Write a large file to disk from RAM

If I need to write a large file from allocated memory to disk, what is the most efficient way to do it?
Currently I use something along the lines of:
char* data = static_cast<char*>(operator new(0xF00000000)); // 60 GB
// Do something to fill `data` with data
std::ofstream("output.raw", std::ios::binary).
write(data, 0xF00000000);
But I am not sure if the most straightforward way is also the most efficient, taking into account various buffering mechanisms and alike.
I am using Windows 7 64-bit and Visual Studio 2012 RC compiler with 64-bit target.
For Windows, you should use CreateFile API. Have a good read of that page and any links from it mentioning optimization. There are some flags you pass in to turn off buffering. I did this in the past when I was collecting video at about 800MB per second, and having to write off small parts of it as fast as possible to a RAID array.
Now, for the flags - I think it's primarily these:
FILE_FLAG_NO_BUFFERING
FILE_FLAG_WRITE_THROUGH
For reading, you may want to use FILE_FLAG_SEQUENTIAL_SCAN, although I think this has no effect if buffering is turned off.
Have a look at the Caching Behaviour section
There's a couple of things you need to do. Firstly, you should always write amounts of data that are a multiple of the sector size. This is (or at least was) 512 bytes almost universally, but you may want to consider up to 2048 in future.
Secondly, your memory has to be aligned to that sector size too. You can either use _aligned_malloc() or just allocate more buffer than you need and align manually.
There may be other memory optimization concerns, and you may want to limit individual write operations to a memory page size. I never went into that depth. I was still able to write data at speeds very close to the disk's limit. It was significantly faster than using stdio calls.
If you need to do this in the background, you can use overlapped I/O, but to be honest I never understood it. I made a background worker thread dedicated to writing out video buffer and controlled it externally.
The most promising thing that comes to mind is memory mapping the output file. Depending on how the data gets filled, you may even be able to have your existing program write directly to the disk via the pointer, and not need a separate write step at the end. That trusts the OS to efficiently page the file, which it may be having to do with the heap memory anyway... could potentially avoid a disk-to-disk copy.

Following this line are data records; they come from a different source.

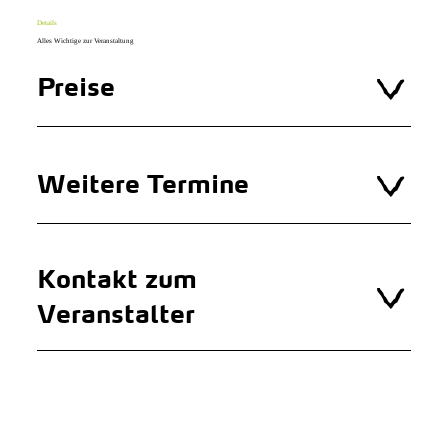
Details
Alles Wichtige zur Veranstaltung
Preise
Weitere Termine
Kontakt zum
Veranstalter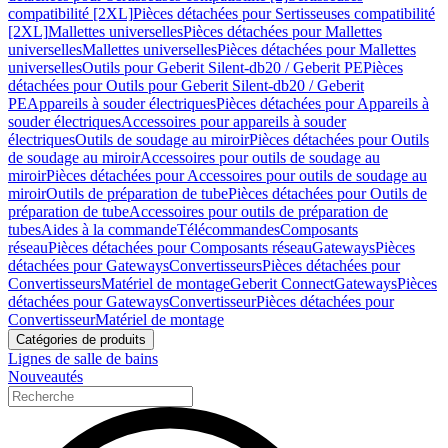
compatibilité [2XL]
Pièces détachées pour Sertisseuses compatibilité
[2XL]
Mallettes universelles
Pièces détachées pour Mallettes
universelles
Mallettes universelles
Pièces détachées pour Mallettes
universelles
Outils pour Geberit Silent-db20 / Geberit PE
Pièces
détachées pour Outils pour Geberit Silent-db20 / Geberit
PE
Appareils à souder électriques
Pièces détachées pour Appareils à
souder électriques
Accessoires pour appareils à souder
électriques
Outils de soudage au miroir
Pièces détachées pour Outils
de soudage au miroir
Accessoires pour outils de soudage au
miroir
Pièces détachées pour Accessoires pour outils de soudage au
miroir
Outils de préparation de tube
Pièces détachées pour Outils de
préparation de tube
Accessoires pour outils de préparation de
tubes
Aides à la commande
Télécommandes
Composants
réseau
Pièces détachées pour Composants réseau
Gateways
Pièces
détachées pour Gateways
Convertisseurs
Pièces détachées pour
Convertisseurs
Matériel de montage
Geberit Connect
Gateways
Pièces
détachées pour Gateways
Convertisseur
Pièces détachées pour
Convertisseur
Matériel de montage
Catégories de produits
Lignes de salle de bains
Nouveautés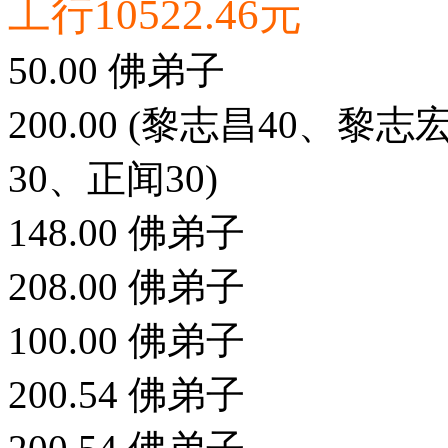
工行10522.46元
50.00 佛弟子
200.00 (黎志昌40、黎
30、正闻30)
148.00 佛弟子
208.00 佛弟子
100.00 佛弟子
200.54 佛弟子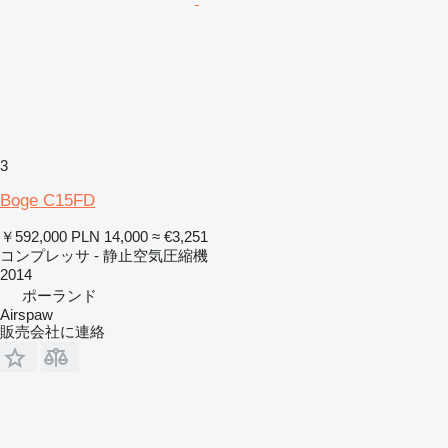
3
Boge C15FD
￥592,000
PLN 14,000
≈ €3,251
コンプレッサ - 静止空気圧縮機
2014
ポーランド
Airspaw
販売会社に連絡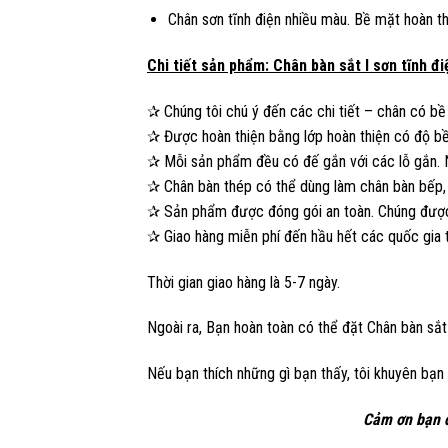
Chân sơn tĩnh điện nhiều màu. Bề mặt hoàn t
Chi tiết sản phẩm: Chân bàn sắt I sơn tĩnh 
✰ Chúng tôi chú ý đến các chi tiết – chân có b
✰ Được hoàn thiện bằng lớp hoàn thiện có độ bề
✰ Mỗi sản phẩm đều có đế gắn với các lỗ gắn. Nế
✰ Chân bàn thép có thể dùng làm chân bàn bếp, 
✰ Sản phẩm được đóng gói an toàn. Chúng được
✰ Giao hàng miễn phí đến hầu hết các quốc gia t
Thời gian giao hàng là 5-7 ngày.
Ngoài ra, Bạn hoàn toàn có thể đặt Chân bàn sắt
Nếu bạn thích những gì bạn thấy, tôi khuyên bạn
Cảm ơn bạn 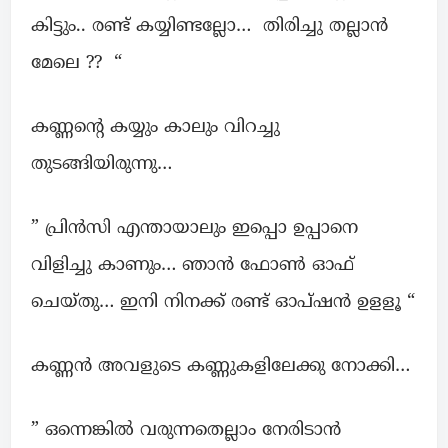
കിട്ടും.. രണ്ട് കയ്യിണ്ടല്ലോ… തിരിച്ചു തല്ലാൻ
മേലെ ?? “
കണ്ണന്റെ കയ്യും കാലും വിറച്ചു
തുടങ്ങിയിരുന്നു…
” പ്രിൻസി എന്തായാലും ഇപ്പൊ ഉപ്പാനെ
വിളിച്ചു കാണും… ഞാൻ ഫോൺ ഓഫ്
ചെയ്തു… ഇനി നിനക്ക് രണ്ട് ഓപ്ഷൻ ഉളളൂ “
കണ്ണൻ അവളുടെ കണ്ണുകളിലേക്കു നോക്കി…
” ഒന്നെങ്കിൽ വരുന്നതെല്ലാം നേരിടാൻ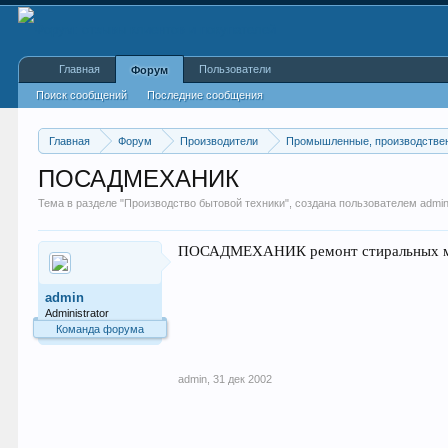
Главная
Пользователи
Форум
Поиск сообщений
Последние сообщения
Главная
Форум
Производители
Промышленные, производстве
ПОСАДМЕХАНИК
Тема в разделе "
Производство бытовой техники
", создана пользователем
admi
ПОСАДМЕХАНИК ремонт стиральных маши
admin
Administrator
Команда форума
admin
,
31 дек 2002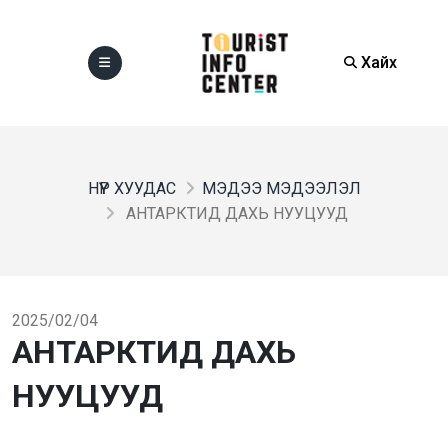
Хайх
НҮҮР ХУУДАС
МЭДЭЭ МЭДЭЭЛЭЛ
АНТАРКТИД ДАХЬ НУУЦУУД
2025/02/04
АНТАРКТИД ДАХЬ
НУУЦУУД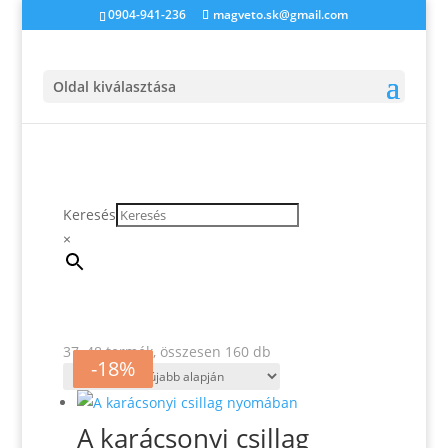
0904-941-236
magveto.sk@gmail.com
Oldal kiválasztása
Keresés
×
Sorted
37–48 termék, összesen 160 db
-20%
-10%
-8%
-2%
-18%
by
latest
A karácsonyi csillag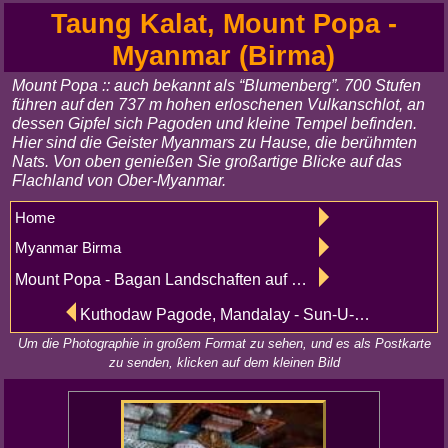
Taung Kalat, Mount Popa -
Myanmar (Birma)
Mount Popa :: auch bekannt als “Blumenberg”. 700 Stufen
führen auf den 737 m hohen erloschenen Vulkanschlot, an
dessen Gipfel sich Pagoden und kleine Tempel befinden.
Hier sind die Geister Myanmars zu Hause, die berühmten
Nats. Von oben genießen Sie großartige Blicke auf das
Flachland von Ober-Myanmar.
Home
Myanmar Birma
Mount Popa - Bagan Landschaften auf dem Weg nach Pindaya Aungban
Kuthodaw Pagode, Mandalay - Sun-U-Ponnya-Shin, Sagaing
Um die Photographie in großem Format zu sehen, und es als Postkarte
zu senden, klicken auf dem kleinen Bild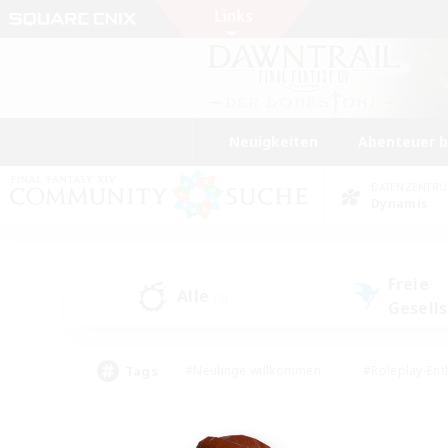
Neuigkeiten
Abenteuer 
DATENZENTR
Dynamis
Freie
Alle
(2)
Gesell
Tags
#Neulinge willkommen
#Roleplay-Ent
#Mehrsprachig
#Studentenfreundlich
#Screenshot-Enthusiasten
#Har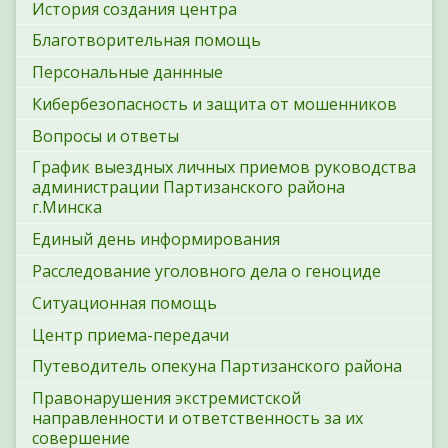
История создания центра
Благотворительная помощь
Персональные даннные
Кибербезопасность и защита от мошенников
Вопросы и ответы
График выездных личных приемов руководства
администрации Партизанского района
г.Минска
Единый день информирования
Расследование уголовного дела о геноциде
Ситуационная помощь
Центр приема-передачи
Путеводитель опекуна Партизанского района
Правонарушения экстремистской
направленности и ответственность за их
совершение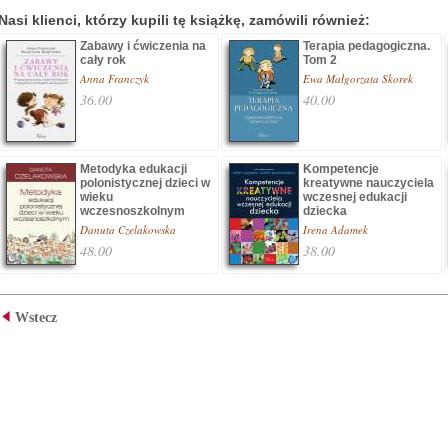
Nasi klienci, którzy kupili tę książkę, zamówili również:
Zabawy i ćwiczenia na
Terapia pedagogiczna.
cały rok
Tom 2
Anna Franczyk
Ewa Małgorzata Skorek
36.00
40.00
Metodyka edukacji
Kompetencje
polonistycznej dzieci w
kreatywne nauczyciela
wieku
wczesnej edukacji
wczesnoszkolnym
dziecka
Danuta Czelakowska
Irena Adamek
48.00
38.00
Wstecz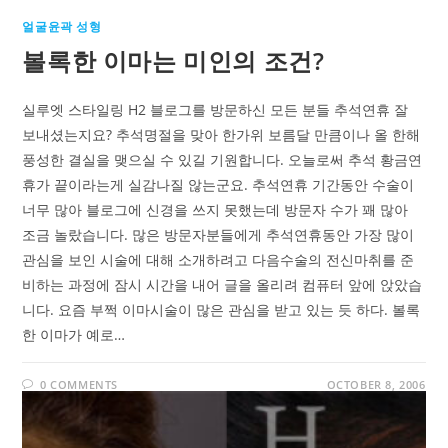
얼굴윤곽 성형
볼록한 이마는 미인의 조건?
실루엣 스타일링 H2 블로그를 방문하신 모든 분들 추석연휴 잘
보내셨는지요? 추석명절을 맞아 한가위 보름달 만큼이나 올 한해
풍성한 결실을 맺으실 수 있길 기원합니다. 오늘로써 추석 황금연
휴가 끝이라는게 실감나질 않는군요. 추석연휴 기간동안 수술이
너무 많아 블로그에 신경을 쓰지 못했는데 방문자 수가 꽤 많아
조금 놀랐습니다. 많은 방문자분들에게 추석연휴동안 가장 많이
관심을 보인 시술에 대해 소개하려고 다음수술의 전신마취를 준
비하는 과정에 잠시 시간을 내어 글을 올리려 컴퓨터 앞에 앉았습
니다. 요즘 부쩍 이마시술이 많은 관심을 받고 있는 듯 하다. 볼록
한 이마가 예로…
0 COMMENTS
OCTOBER 8, 2006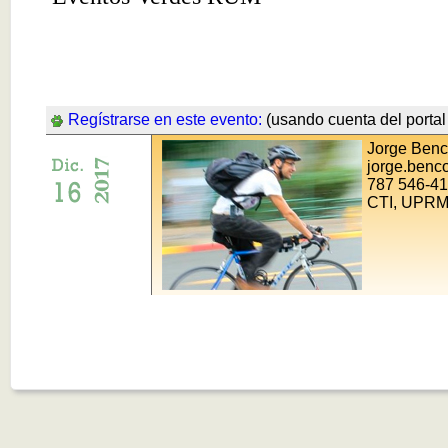
Regístrarse en este evento:
(usando cuenta del portal 
Jorge Ben
jorge.ben
787 546-4
CTI, UPR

I'm not sure how to do it in Windows specifically, but you can probably notify the OS of your intended memory access pattern to increase performance further.
(boost::asio has portable support for memory mapped files)
If you want to use std::ofstream you should make sure of the following:
No buffer is used by the file stream. The way to do this to call out.setbuf(0, 0).
Make sure that the std::locale used by stream doesn't do any character conversion, i.e., std::use_facet<std::codecvt<char, char> >(loc).always_noconv() yields true. The "C" locale does this.
With this, I would expect that std::ofstream is as fast as any other approach writing a large buffer. I would also expect it to be slower than using memory mapped I/O because memory mapped I/O should avoid paging sections of the memory when reading them just to write their content.
Open a file with CreateFile, use SetEndOfFile to preallocate the space for the file (to avoid too much fragmentation as you write), then call WriteFile with 2 MB sized buffers (this size works the best in most scenarios) in a loop until you write the entire file out.
FILE_FLAG_NO_BUFFERING may help in some situations and may make the situation worse in others, so no real need to use it, because normally Windows file system write cache is doing its work well.